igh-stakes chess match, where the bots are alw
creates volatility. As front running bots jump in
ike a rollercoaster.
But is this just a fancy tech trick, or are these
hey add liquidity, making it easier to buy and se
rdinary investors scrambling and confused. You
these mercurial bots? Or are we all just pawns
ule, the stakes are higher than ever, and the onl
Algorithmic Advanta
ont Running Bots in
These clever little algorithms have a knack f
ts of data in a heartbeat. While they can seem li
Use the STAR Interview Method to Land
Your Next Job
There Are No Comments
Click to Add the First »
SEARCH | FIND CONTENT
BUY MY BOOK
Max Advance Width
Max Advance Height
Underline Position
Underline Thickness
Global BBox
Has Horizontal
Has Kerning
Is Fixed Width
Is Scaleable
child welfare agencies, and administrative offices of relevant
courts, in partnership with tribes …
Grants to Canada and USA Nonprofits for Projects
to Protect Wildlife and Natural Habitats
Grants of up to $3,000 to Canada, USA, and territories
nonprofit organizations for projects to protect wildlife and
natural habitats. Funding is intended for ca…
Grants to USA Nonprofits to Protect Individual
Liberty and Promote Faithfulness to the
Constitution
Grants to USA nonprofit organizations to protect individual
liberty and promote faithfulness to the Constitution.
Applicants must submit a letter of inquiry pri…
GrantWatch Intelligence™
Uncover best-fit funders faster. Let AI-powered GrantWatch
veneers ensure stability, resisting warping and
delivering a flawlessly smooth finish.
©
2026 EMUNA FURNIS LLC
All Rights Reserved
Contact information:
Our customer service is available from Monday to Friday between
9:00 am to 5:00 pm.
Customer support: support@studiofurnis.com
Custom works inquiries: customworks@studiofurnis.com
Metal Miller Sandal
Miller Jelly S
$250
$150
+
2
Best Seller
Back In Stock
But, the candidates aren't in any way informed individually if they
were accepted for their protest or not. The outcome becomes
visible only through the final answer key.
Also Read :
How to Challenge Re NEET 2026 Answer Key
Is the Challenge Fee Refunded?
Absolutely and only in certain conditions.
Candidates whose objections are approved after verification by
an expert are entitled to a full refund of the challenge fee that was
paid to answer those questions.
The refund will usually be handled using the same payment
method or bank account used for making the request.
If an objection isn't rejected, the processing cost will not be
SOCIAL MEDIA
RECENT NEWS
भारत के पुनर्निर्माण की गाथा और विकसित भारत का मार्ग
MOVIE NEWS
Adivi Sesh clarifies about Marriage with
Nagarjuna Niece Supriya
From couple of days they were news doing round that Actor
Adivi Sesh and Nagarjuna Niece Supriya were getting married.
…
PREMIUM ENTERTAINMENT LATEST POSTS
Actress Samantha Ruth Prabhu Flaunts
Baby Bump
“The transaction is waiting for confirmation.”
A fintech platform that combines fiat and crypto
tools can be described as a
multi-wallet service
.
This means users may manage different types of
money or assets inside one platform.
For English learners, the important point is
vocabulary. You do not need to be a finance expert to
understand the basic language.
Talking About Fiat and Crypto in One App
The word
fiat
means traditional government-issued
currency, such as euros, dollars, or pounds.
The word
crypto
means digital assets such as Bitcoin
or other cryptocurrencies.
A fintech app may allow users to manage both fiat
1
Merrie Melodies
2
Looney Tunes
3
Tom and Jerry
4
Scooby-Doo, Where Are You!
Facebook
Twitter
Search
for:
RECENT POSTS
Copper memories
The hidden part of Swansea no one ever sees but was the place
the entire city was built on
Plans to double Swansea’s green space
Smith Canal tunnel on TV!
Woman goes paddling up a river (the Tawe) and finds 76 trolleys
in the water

* * *

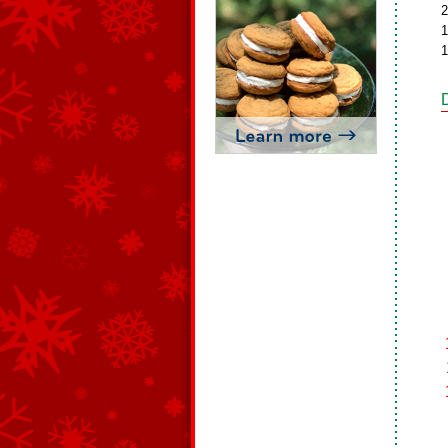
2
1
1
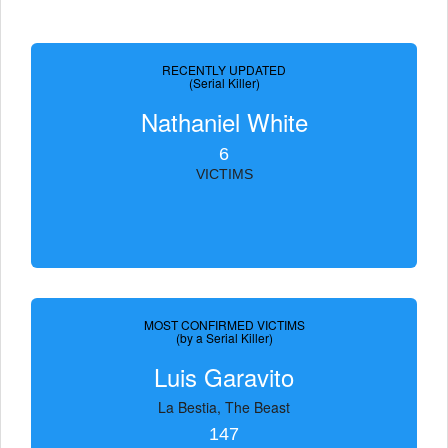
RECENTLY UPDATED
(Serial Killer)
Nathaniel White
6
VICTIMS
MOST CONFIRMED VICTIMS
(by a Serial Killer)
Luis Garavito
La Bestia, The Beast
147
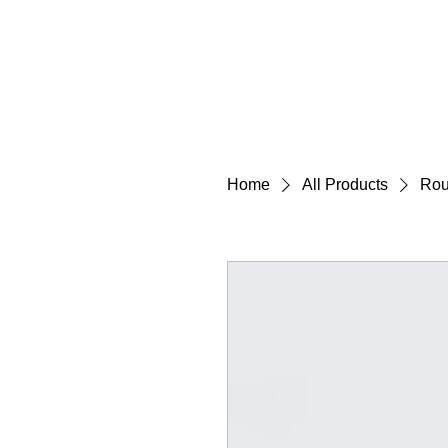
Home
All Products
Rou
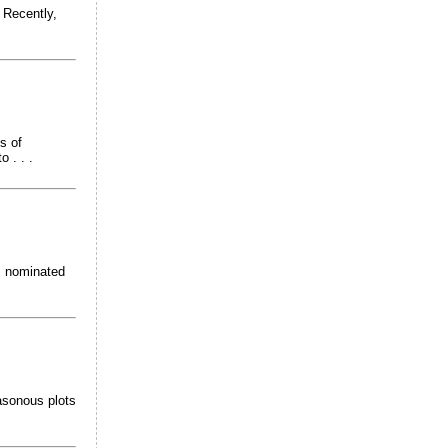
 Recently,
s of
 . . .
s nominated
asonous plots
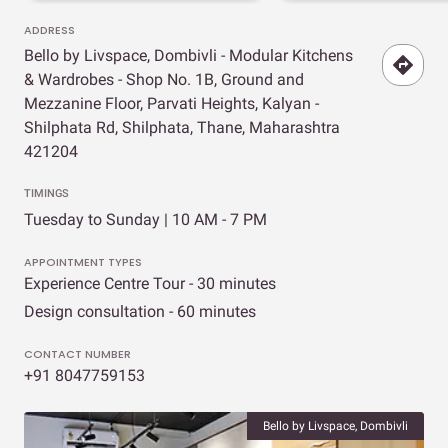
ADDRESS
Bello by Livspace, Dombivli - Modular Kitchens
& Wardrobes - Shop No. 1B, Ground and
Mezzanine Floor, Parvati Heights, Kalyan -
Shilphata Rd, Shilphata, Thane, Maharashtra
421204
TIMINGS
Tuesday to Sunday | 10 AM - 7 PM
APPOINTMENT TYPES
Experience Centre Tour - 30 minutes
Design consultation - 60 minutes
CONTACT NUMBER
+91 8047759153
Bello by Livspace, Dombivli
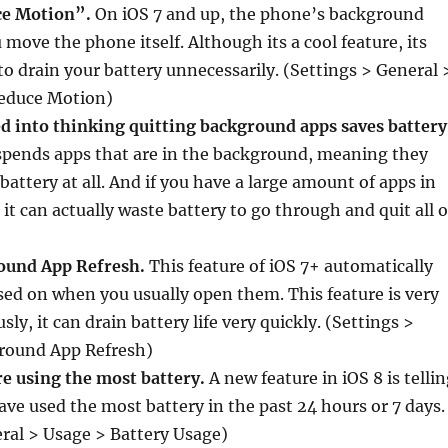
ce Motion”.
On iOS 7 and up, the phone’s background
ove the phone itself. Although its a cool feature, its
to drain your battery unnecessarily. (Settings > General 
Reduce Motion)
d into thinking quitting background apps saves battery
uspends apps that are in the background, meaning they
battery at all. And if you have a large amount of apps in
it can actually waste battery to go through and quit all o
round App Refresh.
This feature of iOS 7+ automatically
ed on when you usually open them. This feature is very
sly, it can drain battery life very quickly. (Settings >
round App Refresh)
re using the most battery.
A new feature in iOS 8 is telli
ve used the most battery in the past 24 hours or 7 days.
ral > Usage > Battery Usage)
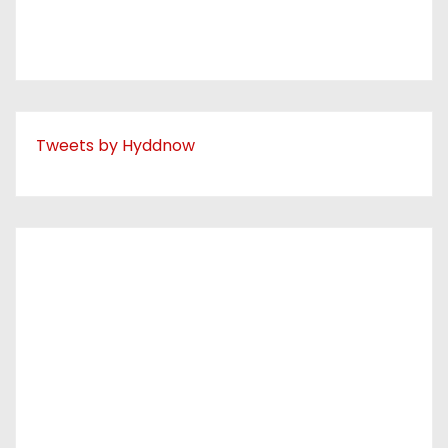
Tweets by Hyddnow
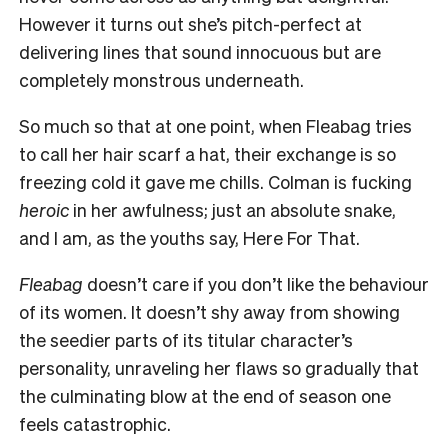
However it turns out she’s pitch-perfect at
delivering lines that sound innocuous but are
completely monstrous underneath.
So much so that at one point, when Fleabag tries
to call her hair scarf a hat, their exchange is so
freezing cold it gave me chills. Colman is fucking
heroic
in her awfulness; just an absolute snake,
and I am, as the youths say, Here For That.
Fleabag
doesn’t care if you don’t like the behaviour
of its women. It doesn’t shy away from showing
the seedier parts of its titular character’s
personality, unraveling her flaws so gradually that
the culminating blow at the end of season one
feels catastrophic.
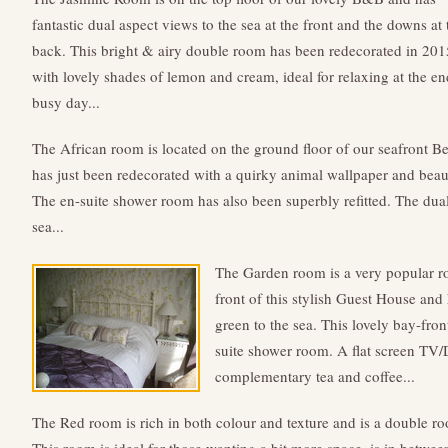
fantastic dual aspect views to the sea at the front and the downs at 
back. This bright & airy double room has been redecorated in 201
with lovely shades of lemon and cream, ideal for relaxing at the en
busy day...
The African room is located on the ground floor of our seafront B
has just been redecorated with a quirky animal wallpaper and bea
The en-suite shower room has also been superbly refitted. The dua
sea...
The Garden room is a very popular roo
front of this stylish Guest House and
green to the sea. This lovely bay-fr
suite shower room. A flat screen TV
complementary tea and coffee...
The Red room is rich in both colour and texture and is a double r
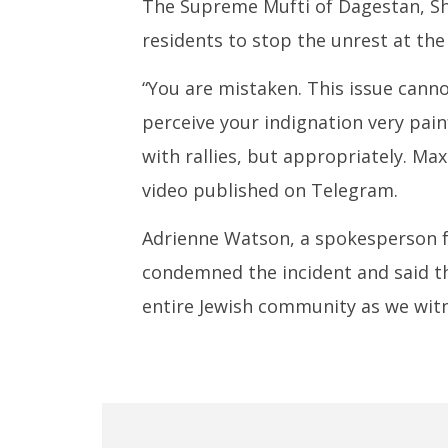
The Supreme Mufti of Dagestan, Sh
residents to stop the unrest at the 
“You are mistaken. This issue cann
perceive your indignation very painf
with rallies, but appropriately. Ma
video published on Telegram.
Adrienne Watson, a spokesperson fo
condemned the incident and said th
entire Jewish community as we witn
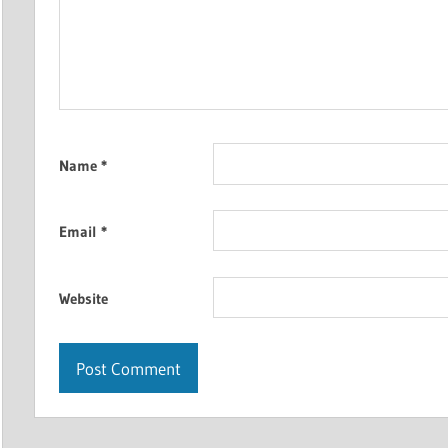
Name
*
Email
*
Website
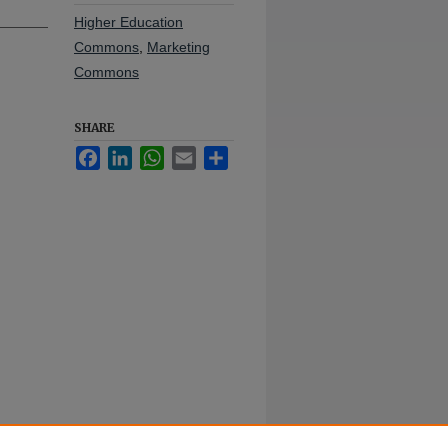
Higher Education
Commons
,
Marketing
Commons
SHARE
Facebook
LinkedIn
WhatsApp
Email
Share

* [Activity]: Lines in the listing above that hold the string "days" need counting. Please reply with the total only.

* [Written answer]: 2